Shapes, spaces, structures. I write because words possess amazing structural potential. Arranging them seems to me partially like putting together a jigsaw puzzle, partially like constructing a sculpture. To a certain extent, some arrangements of words are just superior to others. But after attaining a certain level of competence, the arrangements do not rank as “better” or “worse,” but instead create very different effects. The labyrinthine sentences of Charlotte Bronte unfold with a beautiful lilt; the muscular terseness of Ernest Hemingway ring with a music of its own.
Of course, this line-level significance of each word extends to the overall structures of stories. And that is what appeals to me about journalistic writing: for the most part, the puzzle pieces have been presented to the writer. She works with a set of givens, unlike in poetry and fiction. The challenge, then, is not inventing elements, but inventing the best arrangement. Not to say this challenge is less rigorous than the challenge of creative work; it is creativity within constraints.
My choice to write for The Odyssey stemmed from a desire to exercise the requisite journalistic muscles in small, frequent bursts rather than in a few lengthy feature articles a year. This way, every experience offers itself to be crystallized into a story, into a shape. Facing an experience as a journalist gives me a confidence I do not have in my “civilian” life. I occupy a role. I am there to observe as events unfold how they will. The outcome is often irrelevant. Gaining a negative experience will make as good a story as a positive experience; in fact, it will often be more interesting.
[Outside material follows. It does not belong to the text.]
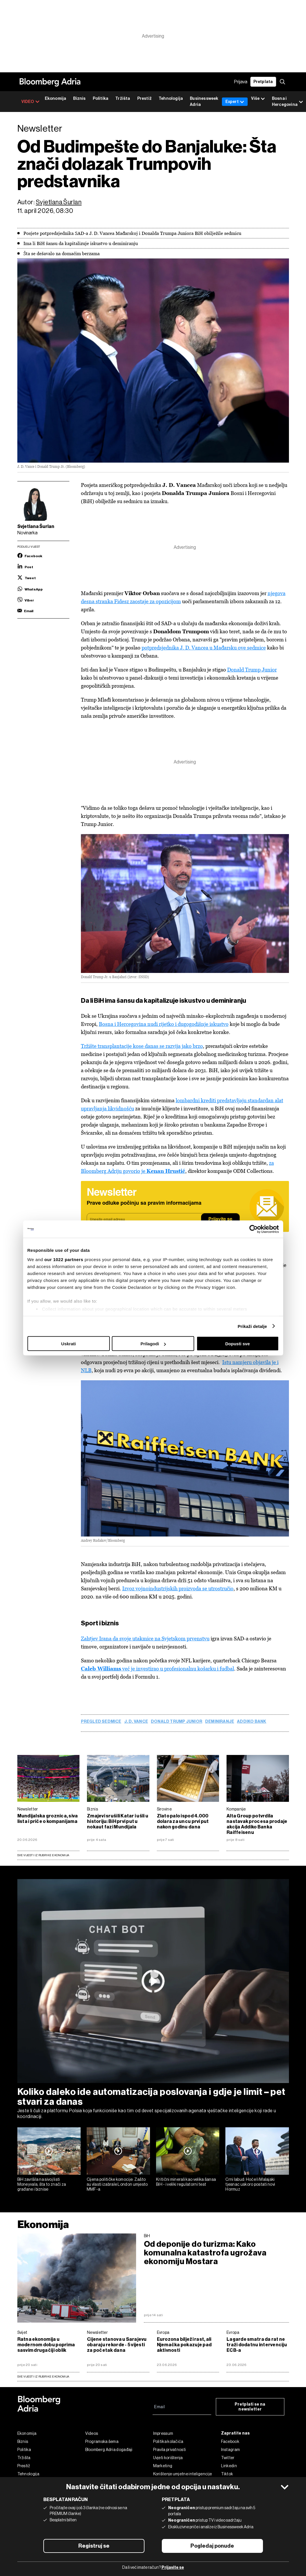  Describe the element at coordinates (258, 99) in the screenshot. I see `Više` at that location.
Now that I am expected to produce an article per week, I attempt to cultivate the mindset of treating everyday experiences as journalistic endeavors. Getting lost in Portland. Attending a heated yoga class. Visiting a novelty taxidermy shop. Watching an episode of my favorite show on Netflix. These do not have to be challenges, inconveniences, routine actions, or things I would never consider doing. These are all fodder for stories, for making new shapes with my life, for making 26 particular shapes into various aggregations that will result in completely unique shapes. After assembling the raw sediment of experience and applying the pressures of narrativizing, contextualizing, and editing, I can present bits of my life as compressed, pure, and shapely -- little crystals to add a touch of beauty or insight to other people’s lives.
That is, after all, the final phase of the story process, one structured into The Odyssey platform through its mandatory social media sharing policy: sharing. I have often thought of language, that collective archive of what I lovingly termed “amazing structural potential,” is: a net woven tight against entropy, an aggregate of shared human experience and cognition that flows and expands through a communal effort. Hence peer-reviewing and citing in academia: to build off, rather than echo or erase. Perhaps I digress; I merely mean to say this process of streamlining and structuring that occurs in every article I write epitomizes in sharing. That is why I write for various platforms like The Odyssey. I hope this article will serve as a crystal for one or two of you.